Table 1. Calcium, magnesium, and Ca:Mg ratio for several Kansas soils
Ca Mg Ca:Mg ratio
Soil cmol/kg
Canadian-Waldeck 42 11 3.7
Carwile 22 4 5.2
Chase 198 30 6.7
Crete 111 29 3.8
Harney 202 15 13.2
Harney-Uly 200 12 16.1
Keith 127 38 3.3
Las 176 37 4.8
McCook 35 8 4.5
Onawa 163 28 5.8
Ortello 19 6 3.3
Parsons 80 23 3.5
Tully 158 38 4.2

 

Why would the ratio of Ca to Mg be important? The concept of an optimum Ca:Mg ratio started in the 1940s under the “basic cation saturation ratio” theory. The theory is that an “ideal soil” will have a balanced ratio of Ca, Mg, and potassium (K). According to this theory, fertilization should be based on the soil’s needs rather than crop’s needs — focusing on the ratio of crop nutrients present in the soil. This concept of an ideal Ca:Mg ratio has been debated by agronomists over the years.

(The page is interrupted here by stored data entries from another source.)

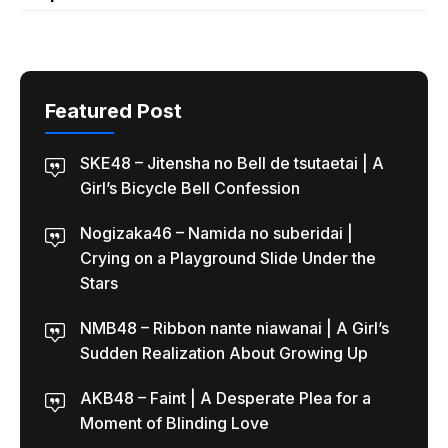
Featured Post
SKE48 – Jitensha no Bell de tsutaetai | A
Girl’s Bicycle Bell Confession
Nogizaka46 – Namida no suberidai |
Crying on a Playground Slide Under the
Stars
NMB48 – Ribbon nante niawanai | A Girl’s
Sudden Realization About Growing Up
AKB48 – Faint | A Desperate Plea for a
Moment of Blinding Love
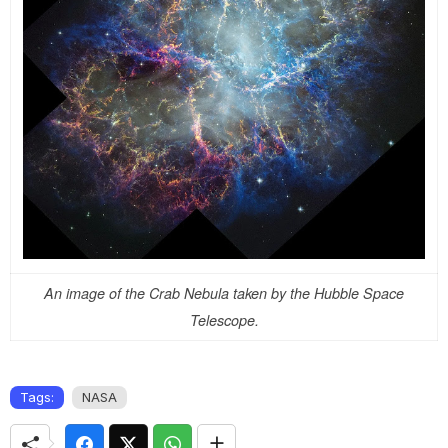
An image of the Crab Nebula taken by the Hubble Space
Telescope.
Tags:
NASA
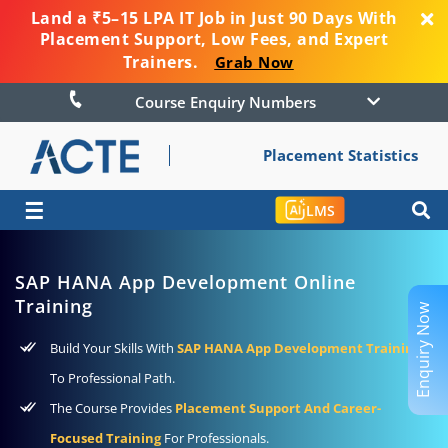
Land a ₹5–15 LPA IT Job in Just 90 Days With
Placement Support, Low Fees, and Expert
Trainers.
Grab Now
Course Enquiry Numbers
Placement Statistics
☰
LMS
SAP HANA App Development Online
Training
Enquiry Now
Build Your Skills With
SAP HANA App Development Training
To Professional Path.
The Course Provides
Placement Support And Career-
Focused Training
For Professionals.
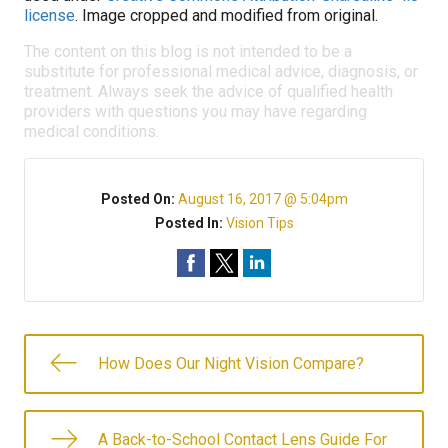
license
. Image cropped and modified from original.
The content on this blog is not intended to be a
substitute for professional medical advice, diagnosis, or
treatment. Always seek the advice of qualified health
providers with questions you may have regarding
medical conditions.
Posted On:
August 16, 2017 @ 5:04pm
Posted In:
Vision Tips
How Does Our Night Vision Compare?
A Back-to-School Contact Lens Guide For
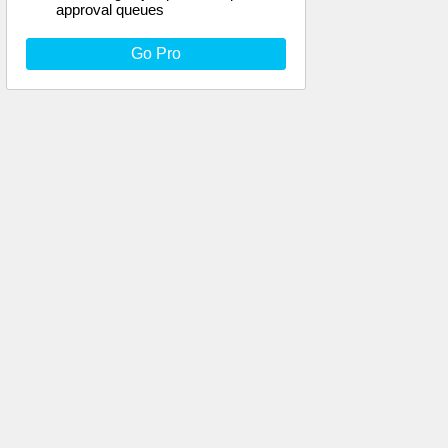
approval queues
Go Pro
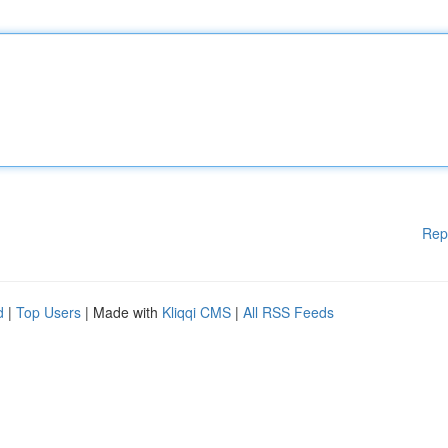
Rep
d
|
Top Users
| Made with
Kliqqi CMS
|
All RSS Feeds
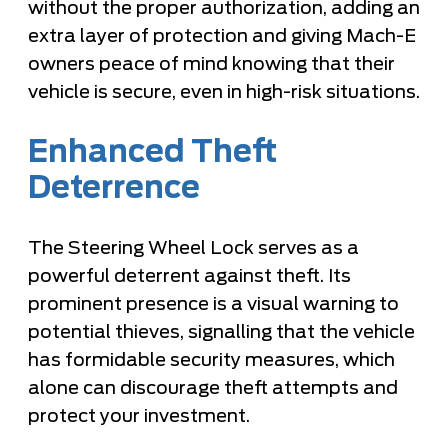
without the proper authorization, adding an
extra layer of protection and giving Mach-E
owners peace of mind knowing that their
vehicle is secure, even in high-risk situations.
Enhanced Theft
Deterrence
The Steering Wheel Lock serves as a
powerful deterrent against theft. Its
prominent presence is a visual warning to
potential thieves, signalling that the vehicle
has formidable security measures, which
alone can discourage theft attempts and
protect your investment.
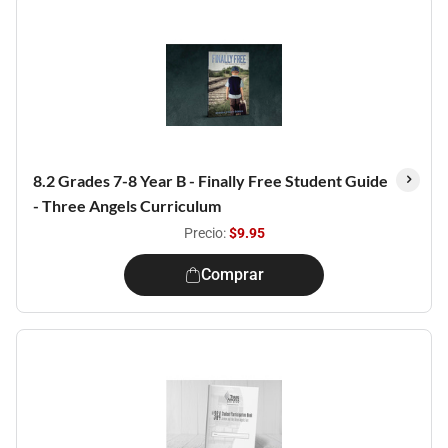
8.2 Grades 7-8 Year B - Finally Free Student Guide
- Three Angels Curriculum
Precio:
$9.95
Comprar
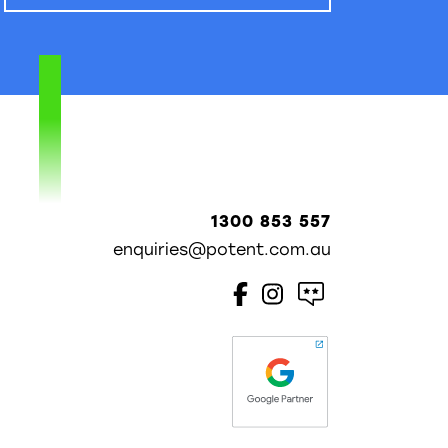
1300 853 557
enquiries@potent.com.au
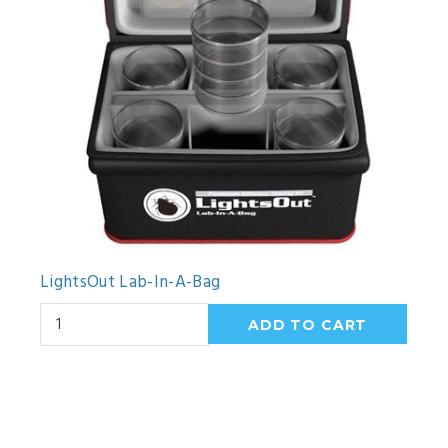
LightsOut Lab-In-A-Bag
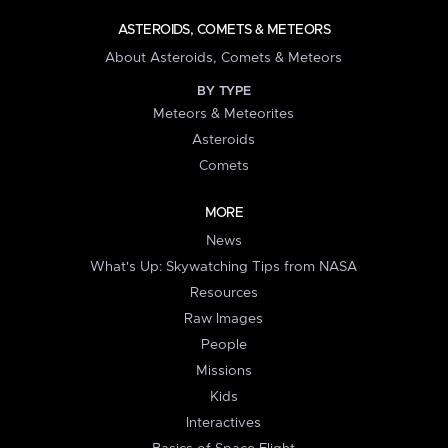
ASTEROIDS, COMETS & METEORS
About Asteroids, Comets & Meteors
BY TYPE
Meteors & Meteorites
Asteroids
Comets
MORE
News
What's Up: Skywatching Tips from NASA
Resources
Raw Images
People
Missions
Kids
Interactives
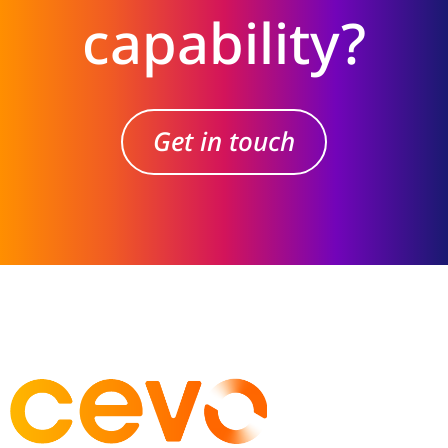
capability?
Get in touch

The suggested ideal ratio according to the theory is between 3.5 and 6.0, but this has never proven to be of significance.

There is very little research evidence to support any effect, either positive or negative, of the soil Ca:Mg ratio on crop production and yield. What research studies have been conducted in the laboratory and in the field show no effect of Ca:Mg ratio on crop yield. Despite this, the promotion of the ratio concept persists today. Furthermore, the initial work that derived this concept did not differentiate between crop response (alfalfa) due to the change in Ca:Mg ratio and the improvement in soil pH from lime application. It is reasonable to conclude that crop response can be expected from changes in soil pH rather than any change in the ratio of Ca:Mg.

One example of research conducted on this topic over the years is shown in Table 2. In that experiment, McLean and coworkers demonstrated the lack of relationship between Ca:Mg ratio and crop yield for several crops. The range of Ca:Mg ratios observed for the highest yields were not different from those observed for the lowest yields. The conclusion from that study was that to achieve maximum crop yield, attention should center on providing sufficient levels of these nutrients rather than attempting to find an adequate ratio. Therefore when these nutrients are present in optimum levels for plant growth, the relative ratio in the soil seems irrelevant.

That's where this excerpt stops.